If that's not already a lot of extra work, consider the methods that are available on the returned view that should also remain functional, such as the iterator()'s remove() method, or worse, the List.listIterator() method. Sure, many of these are listed as "optional operations", which may simply throw an UnsupportedOperationException for simple implementations. However, this can be frustrating to developers attempting to use these methods, and some code may depend on these methods to function.

One solution to save a lot of work is to extend an existing concrete implementation, e.g. HashMap. However, there always seems to be some debate over extending a non-abstract class.
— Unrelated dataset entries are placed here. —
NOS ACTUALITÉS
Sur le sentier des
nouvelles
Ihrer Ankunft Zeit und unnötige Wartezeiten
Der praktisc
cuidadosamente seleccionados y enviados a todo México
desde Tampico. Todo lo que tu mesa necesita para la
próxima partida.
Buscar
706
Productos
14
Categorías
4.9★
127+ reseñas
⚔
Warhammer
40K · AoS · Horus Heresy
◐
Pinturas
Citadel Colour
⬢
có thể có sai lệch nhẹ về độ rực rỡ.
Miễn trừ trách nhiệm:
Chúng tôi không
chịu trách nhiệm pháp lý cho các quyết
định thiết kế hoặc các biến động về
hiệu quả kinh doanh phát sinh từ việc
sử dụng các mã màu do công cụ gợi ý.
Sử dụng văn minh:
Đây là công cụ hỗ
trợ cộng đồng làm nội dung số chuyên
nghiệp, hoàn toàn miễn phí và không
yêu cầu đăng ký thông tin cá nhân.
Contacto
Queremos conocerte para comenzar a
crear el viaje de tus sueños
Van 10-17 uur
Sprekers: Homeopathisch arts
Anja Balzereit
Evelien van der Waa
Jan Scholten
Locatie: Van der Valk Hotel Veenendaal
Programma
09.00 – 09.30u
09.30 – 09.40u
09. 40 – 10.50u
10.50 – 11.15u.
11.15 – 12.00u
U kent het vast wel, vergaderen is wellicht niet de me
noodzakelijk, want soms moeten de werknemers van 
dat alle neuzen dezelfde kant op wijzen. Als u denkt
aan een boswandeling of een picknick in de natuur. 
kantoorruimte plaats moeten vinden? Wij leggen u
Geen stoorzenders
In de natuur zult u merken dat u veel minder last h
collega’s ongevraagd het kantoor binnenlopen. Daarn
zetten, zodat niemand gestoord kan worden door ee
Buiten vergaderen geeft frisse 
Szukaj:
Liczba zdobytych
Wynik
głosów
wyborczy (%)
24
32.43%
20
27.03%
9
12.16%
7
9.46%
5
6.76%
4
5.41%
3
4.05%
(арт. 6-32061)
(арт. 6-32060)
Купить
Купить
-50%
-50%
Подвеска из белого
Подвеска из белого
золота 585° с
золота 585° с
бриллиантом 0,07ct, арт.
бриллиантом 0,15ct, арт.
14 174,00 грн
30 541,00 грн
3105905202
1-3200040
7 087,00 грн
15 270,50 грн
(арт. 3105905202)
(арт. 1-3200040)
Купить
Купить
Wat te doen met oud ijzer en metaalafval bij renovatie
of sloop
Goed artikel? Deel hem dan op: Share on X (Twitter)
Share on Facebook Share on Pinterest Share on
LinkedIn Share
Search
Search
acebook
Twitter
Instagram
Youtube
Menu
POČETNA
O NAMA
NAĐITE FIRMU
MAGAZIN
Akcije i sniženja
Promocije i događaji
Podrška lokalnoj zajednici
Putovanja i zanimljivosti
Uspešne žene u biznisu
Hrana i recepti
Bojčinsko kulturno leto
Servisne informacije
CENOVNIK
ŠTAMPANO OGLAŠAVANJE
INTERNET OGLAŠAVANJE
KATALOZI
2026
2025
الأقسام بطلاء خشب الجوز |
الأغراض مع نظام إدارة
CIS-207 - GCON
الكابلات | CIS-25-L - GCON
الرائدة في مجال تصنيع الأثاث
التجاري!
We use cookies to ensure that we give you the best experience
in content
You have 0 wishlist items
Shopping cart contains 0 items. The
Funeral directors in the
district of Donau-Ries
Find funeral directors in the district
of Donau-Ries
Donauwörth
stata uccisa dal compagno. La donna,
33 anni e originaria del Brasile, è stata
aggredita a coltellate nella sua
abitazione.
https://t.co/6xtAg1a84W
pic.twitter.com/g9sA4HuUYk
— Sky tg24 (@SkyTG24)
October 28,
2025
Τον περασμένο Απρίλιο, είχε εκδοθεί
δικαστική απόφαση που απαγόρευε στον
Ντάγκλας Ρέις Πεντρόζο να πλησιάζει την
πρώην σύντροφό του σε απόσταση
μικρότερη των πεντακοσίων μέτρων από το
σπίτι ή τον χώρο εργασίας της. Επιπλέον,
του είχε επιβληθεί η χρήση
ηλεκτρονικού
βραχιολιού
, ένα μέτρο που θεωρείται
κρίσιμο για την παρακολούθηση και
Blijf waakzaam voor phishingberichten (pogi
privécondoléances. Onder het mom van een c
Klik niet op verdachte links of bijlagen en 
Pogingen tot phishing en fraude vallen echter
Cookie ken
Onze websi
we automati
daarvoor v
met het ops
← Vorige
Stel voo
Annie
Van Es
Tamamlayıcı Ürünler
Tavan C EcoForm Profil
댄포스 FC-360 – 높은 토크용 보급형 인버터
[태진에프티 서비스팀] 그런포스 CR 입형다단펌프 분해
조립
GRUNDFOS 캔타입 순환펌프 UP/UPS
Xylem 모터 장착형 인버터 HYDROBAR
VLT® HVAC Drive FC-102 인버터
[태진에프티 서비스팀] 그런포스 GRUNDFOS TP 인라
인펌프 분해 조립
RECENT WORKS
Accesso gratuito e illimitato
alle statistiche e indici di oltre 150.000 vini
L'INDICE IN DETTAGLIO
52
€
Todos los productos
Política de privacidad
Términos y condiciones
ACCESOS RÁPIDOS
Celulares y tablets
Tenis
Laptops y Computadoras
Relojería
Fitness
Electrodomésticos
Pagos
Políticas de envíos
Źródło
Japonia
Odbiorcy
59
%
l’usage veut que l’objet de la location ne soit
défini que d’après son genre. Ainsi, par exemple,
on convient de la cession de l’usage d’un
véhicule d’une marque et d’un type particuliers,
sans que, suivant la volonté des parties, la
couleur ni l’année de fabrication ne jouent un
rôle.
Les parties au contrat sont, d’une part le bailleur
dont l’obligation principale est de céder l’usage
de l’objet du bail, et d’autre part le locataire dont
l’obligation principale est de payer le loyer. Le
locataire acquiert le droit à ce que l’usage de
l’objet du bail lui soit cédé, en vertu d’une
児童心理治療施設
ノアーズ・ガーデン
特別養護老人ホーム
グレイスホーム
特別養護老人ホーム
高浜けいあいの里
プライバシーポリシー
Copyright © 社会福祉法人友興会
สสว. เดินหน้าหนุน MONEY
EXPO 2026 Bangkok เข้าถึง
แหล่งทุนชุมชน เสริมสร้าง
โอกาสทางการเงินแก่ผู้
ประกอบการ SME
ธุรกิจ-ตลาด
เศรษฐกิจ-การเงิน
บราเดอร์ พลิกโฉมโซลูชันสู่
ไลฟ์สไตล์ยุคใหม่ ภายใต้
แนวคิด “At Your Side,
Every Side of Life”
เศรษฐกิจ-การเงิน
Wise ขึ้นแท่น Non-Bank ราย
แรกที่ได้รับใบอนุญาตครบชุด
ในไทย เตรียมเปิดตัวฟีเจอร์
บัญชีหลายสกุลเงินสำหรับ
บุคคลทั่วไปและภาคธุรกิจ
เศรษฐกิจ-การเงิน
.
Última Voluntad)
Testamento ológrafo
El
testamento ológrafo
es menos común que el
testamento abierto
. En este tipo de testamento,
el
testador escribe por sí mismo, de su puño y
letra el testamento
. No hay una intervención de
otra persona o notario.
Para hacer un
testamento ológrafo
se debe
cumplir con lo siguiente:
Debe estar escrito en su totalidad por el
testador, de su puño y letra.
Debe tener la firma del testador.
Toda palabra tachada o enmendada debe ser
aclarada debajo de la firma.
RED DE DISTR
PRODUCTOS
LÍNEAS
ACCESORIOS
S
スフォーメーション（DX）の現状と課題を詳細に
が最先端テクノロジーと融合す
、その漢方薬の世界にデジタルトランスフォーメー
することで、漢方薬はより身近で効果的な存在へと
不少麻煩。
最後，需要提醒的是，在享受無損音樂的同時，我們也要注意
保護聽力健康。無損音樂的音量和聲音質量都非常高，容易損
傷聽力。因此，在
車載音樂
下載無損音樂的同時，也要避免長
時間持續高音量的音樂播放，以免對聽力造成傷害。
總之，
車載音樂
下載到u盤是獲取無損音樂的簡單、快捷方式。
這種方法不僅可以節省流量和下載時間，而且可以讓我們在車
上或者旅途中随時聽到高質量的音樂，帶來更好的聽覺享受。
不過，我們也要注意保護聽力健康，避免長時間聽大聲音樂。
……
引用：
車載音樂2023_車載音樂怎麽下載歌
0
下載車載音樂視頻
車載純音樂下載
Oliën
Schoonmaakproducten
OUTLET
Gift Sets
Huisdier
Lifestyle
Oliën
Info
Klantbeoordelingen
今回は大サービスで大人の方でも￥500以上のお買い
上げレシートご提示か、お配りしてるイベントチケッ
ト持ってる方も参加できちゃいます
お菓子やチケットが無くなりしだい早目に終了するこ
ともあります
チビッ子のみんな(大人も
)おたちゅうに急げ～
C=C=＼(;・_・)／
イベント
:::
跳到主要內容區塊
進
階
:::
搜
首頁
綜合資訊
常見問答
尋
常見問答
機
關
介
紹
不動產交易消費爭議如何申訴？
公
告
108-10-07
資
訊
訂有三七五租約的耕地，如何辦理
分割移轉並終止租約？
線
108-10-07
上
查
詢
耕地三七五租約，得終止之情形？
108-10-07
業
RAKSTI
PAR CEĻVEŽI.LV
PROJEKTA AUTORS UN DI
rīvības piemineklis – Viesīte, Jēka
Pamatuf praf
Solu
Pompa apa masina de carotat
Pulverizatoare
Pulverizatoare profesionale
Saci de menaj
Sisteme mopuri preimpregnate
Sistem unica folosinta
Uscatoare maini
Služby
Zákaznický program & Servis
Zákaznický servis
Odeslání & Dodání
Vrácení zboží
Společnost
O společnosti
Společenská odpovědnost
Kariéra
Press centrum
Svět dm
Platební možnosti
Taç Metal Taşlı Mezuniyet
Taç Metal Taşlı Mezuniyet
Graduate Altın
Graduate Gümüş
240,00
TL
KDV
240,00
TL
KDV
My view is that if the class wasn't meant to be extended, it should be marked final or have less-than-public constructors. (As a compromise, the class could remain open to extension, while protecting various methods by marking them final.) java.util.Properties is one example of a public class that extends java.util.Hashtable, another concrete, public class.

Considerable progress seems possible on a HashMap subclass by simply overriding the put(K, V), remove(Object), and clear() methods. However, as described above, the "view" methods provide alternate access points to modify the underlying collection data, not all of which chain down to the overridden methods. This can quickly lead to an incomplete and buggy class.

My working solution

The best approach I've found is to follow the recommendation in the tutorial, and to extend AbstractMap. A child HashMap can then be held as an instance variable, with most of the AbstractMap methods delegated or proxied to it. For returning the "view" methods, they can be made "unmodifiable" by wrapping them in calls to the Collections.unmodifiable*(…) wrapper methods. While this may lead to some frustrations defined above, it provides a solid class that still properly implements the core collection methods.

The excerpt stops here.